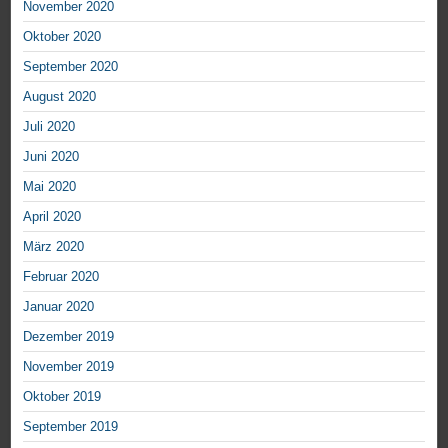
November 2020
Oktober 2020
September 2020
August 2020
Juli 2020
Juni 2020
Mai 2020
April 2020
März 2020
Februar 2020
Januar 2020
Dezember 2019
November 2019
Oktober 2019
September 2019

Instructions for the task =>
Please transcribe exactly the line containing "Oktober 2020" and every line after it through the end of the records, and nothing else.

Response =>
Oktober 2020
September 2020
August 2020
Juli 2020
Juni 2020
Mai 2020
April 2020
März 2020
Februar 2020
Januar 2020
Dezember 2019
November 2019
Oktober 2019
September 2019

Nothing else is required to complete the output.